**** SOURCE MATERIAL

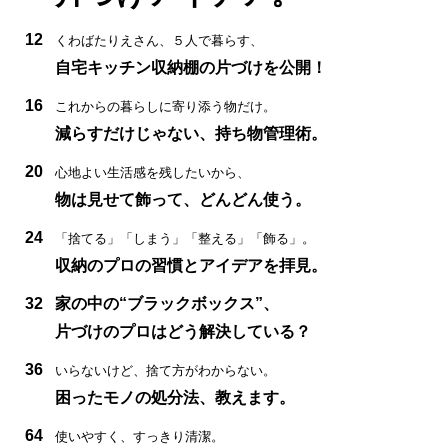
12
くわばたりえさん、５人で暮らす、
自宅キッチン収納棚の片づけを公開！
16
これからの暮らしに寄り添う物だけ。
減らすだけじゃない、持ち物管理術。
20
心地よい生活感を残したいから、
物は見せて飾って、どんどん使う。
24
「捨てる」「しまう」「整える」「飾る」。
収納のプロの習慣とアイデアを拝見。
32
家の中の“ブラックボックス”、
片づけのプロはどう解決している？
36
いらないけど、捨て方がわからない。
困ったモノの処分法、教えます。
64
使いやすく、すっきり清潔。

********

**WORK REQUIRED:**
Transcribe all of the entries word for word, but skip any pictures they contain.

**REPLY TO THE TASK:**
12
くわばたりえさん、５人で暮らす、
自宅キッチン収納棚の片づけを公開！
16
これからの暮らしに寄り添う物だけ。
減らすだけじゃない、持ち物管理術。
20
心地よい生活感を残したいから、
物は見せて飾って、どんどん使う。
24
「捨てる」「しまう」「整える」「飾る」。
収納のプロの習慣とアイデアを拝見。
32
家の中の“ブラックボックス”、
片づけのプロはどう解決している？
36
いらないけど、捨て方がわからない。
困ったモノの処分法、教えます。
64
使いやすく、すっきり清潔。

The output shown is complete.